(2020/9/1 05:00)
首都直下や南海トラフなどを震源とする大地震に備えるには、個人の防災意識を高め、行動変容を促す必要がある。
スマートフォンなどの普及により、防災情報が豊富になり、情報伝達は迅速になっている。ただ、防災心理学が専門の矢守克也京都大学防災研究所教授は、著書『巨大災害のリスク・コミュニケーション』で、防災情報の充実や進化が、負の効果として「行政依存」や「情報待ち」といった受け身の姿勢を生んでいると指摘する。
防災意識を向上させる新たな試みとして「精密体感震度」に注目したい。個人が「どれくらい揺れを感じたか」をスマホで報告し、情報共有する仕組み。大木聖子慶応義塾大学准教授の研究グループがアプリケーション開発のJX通信社(東京都千代田区)と共同開発し、スマホ利用者向けに提供を始めた。
利用者は地震発生時に、専用アプリの画面上で、どの程度の揺れを感じたかを震度0―7から選択して投稿する。個人の体感に頼るので、情報の正確さにバラつきは生じるが、おおまかな傾向は把握できる。
気象庁は1996年に担当者の体感による震度から、震度計を活用した震度情報に移行した。ただ、震度計は全国に約4300点で、単純平均すると各自治体に2―3点しかない。震源真上の地表点(震央)に近く揺れが大きい地域でも、震度計まで距離があると震度を正確に観測できない恐れもある。

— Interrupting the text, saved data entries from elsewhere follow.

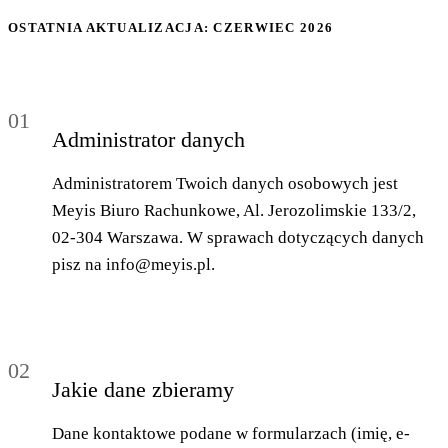
Blog
OSTATNIA AKTUALIZACJA: CZERWIEC 2026
05
Saldeo
06
01
Administrator danych
Kontakt
07
Administratorem Twoich danych osobowych jest
Meyis Biuro Rachunkowe, Al. Jerozolimskie 133/2,
02-304 Warszawa. W sprawach dotyczących danych
pisz na info@meyis.pl.
02
Jakie dane zbieramy
Dane kontaktowe podane w formularzach (imię, e-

研究グループは、震度計では捉えきれない地域の揺れを補完するとともに、利用者自らが震度を認識することで、発災時に主体的な行動をとるきっかけになると期待する。
災害対応は自身や家族の身を守る「自助」、近隣住民や地域による「共助」、さらに国や自治体による「公助」の順が基本である。東日本大震災では、「津波てんでんこ」の教訓が生かされ、自分の身は自分で守るという防災意識が寄与して、犠牲者を少なくできた例もある。
9月1日は「防災の日」。一人ひとりが防災の主体であるという自覚を持って行動したい。